─── DATA TO PROCESS ───

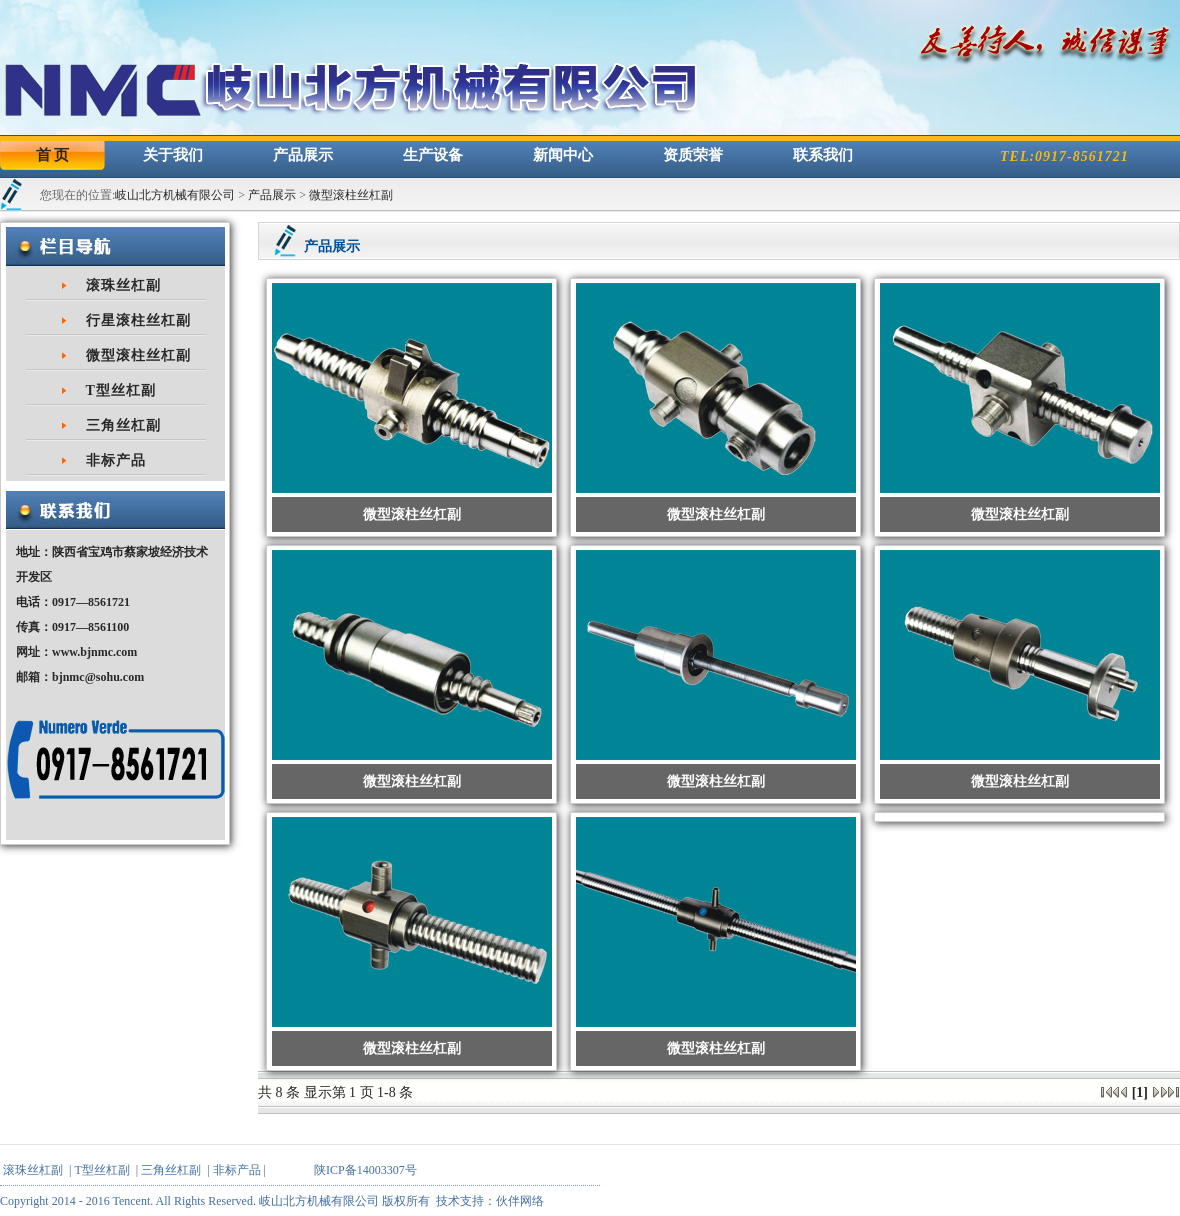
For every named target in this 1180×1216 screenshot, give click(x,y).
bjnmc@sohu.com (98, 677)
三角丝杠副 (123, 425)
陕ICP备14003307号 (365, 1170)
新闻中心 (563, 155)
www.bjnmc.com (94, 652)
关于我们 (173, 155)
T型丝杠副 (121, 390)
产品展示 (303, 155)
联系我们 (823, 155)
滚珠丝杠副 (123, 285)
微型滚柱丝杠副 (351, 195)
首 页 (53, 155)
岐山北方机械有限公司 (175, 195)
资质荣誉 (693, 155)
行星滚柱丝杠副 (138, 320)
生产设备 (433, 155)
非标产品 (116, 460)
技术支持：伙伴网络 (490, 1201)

───
─── DATA TO PROCESS ───

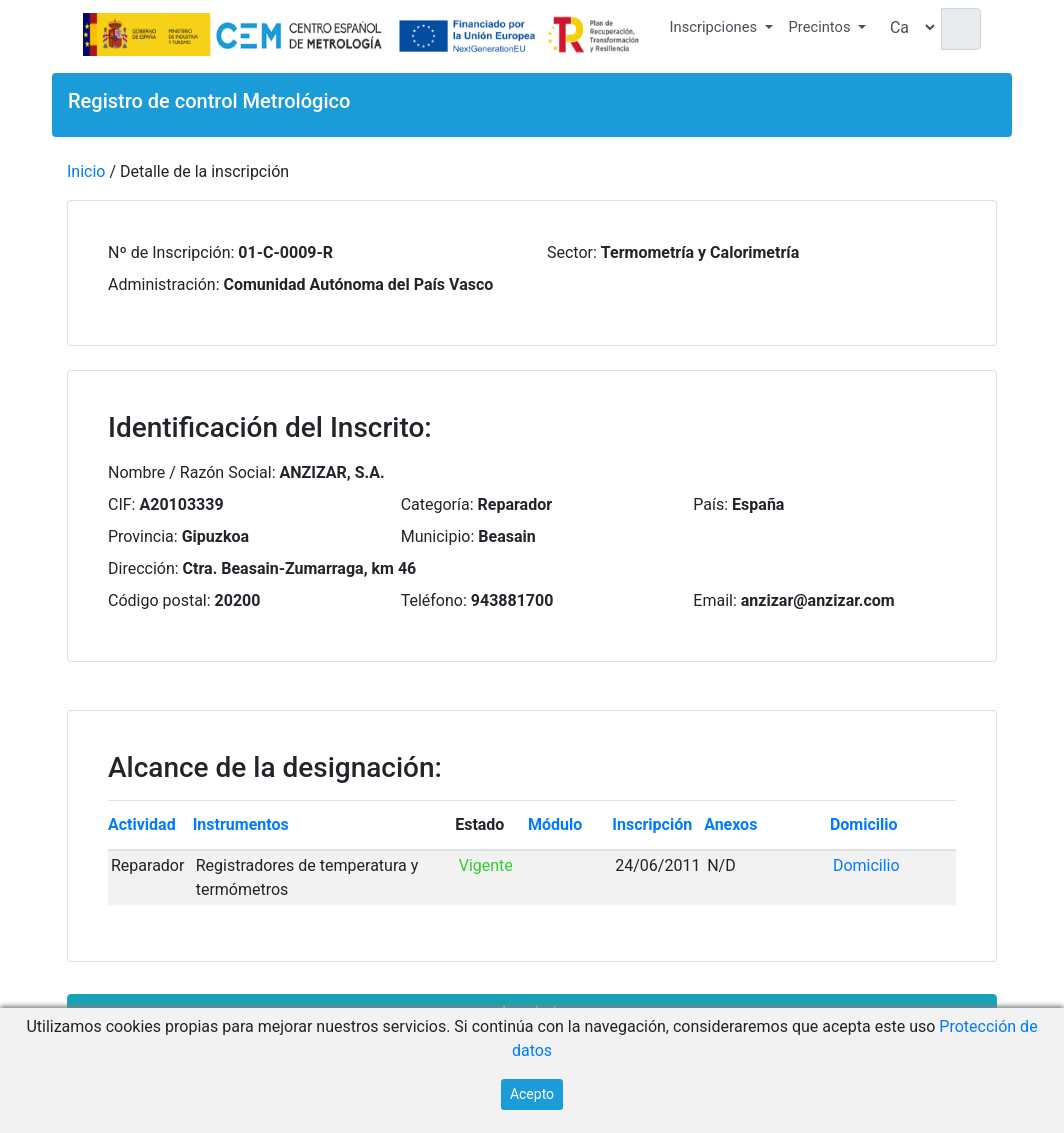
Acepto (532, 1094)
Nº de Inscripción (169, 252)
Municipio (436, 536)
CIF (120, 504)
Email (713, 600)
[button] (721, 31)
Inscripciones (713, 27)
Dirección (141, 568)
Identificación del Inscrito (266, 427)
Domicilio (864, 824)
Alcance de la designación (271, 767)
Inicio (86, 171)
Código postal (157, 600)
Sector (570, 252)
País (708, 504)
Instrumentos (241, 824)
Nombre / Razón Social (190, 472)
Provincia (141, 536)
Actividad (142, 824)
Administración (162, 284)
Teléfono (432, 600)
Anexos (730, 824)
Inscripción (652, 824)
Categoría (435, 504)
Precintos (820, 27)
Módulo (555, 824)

───

Take the lines above from the one containing "三角丝杠副 (123, 425)" down to the one containing "行星滚柱丝杠副 (138, 320)", and transcribe them exactly, both ends included.

§ **RESPONSE AREA**:
三角丝杠副 (123, 425)
陕ICP备14003307号 (365, 1170)
新闻中心 (563, 155)
www.bjnmc.com (94, 652)
关于我们 (173, 155)
T型丝杠副 (121, 390)
产品展示 (303, 155)
联系我们 (823, 155)
滚珠丝杠副 (123, 285)
微型滚柱丝杠副 (351, 195)
首 页 (53, 155)
岐山北方机械有限公司 (175, 195)
资质荣誉 (693, 155)
行星滚柱丝杠副 (138, 320)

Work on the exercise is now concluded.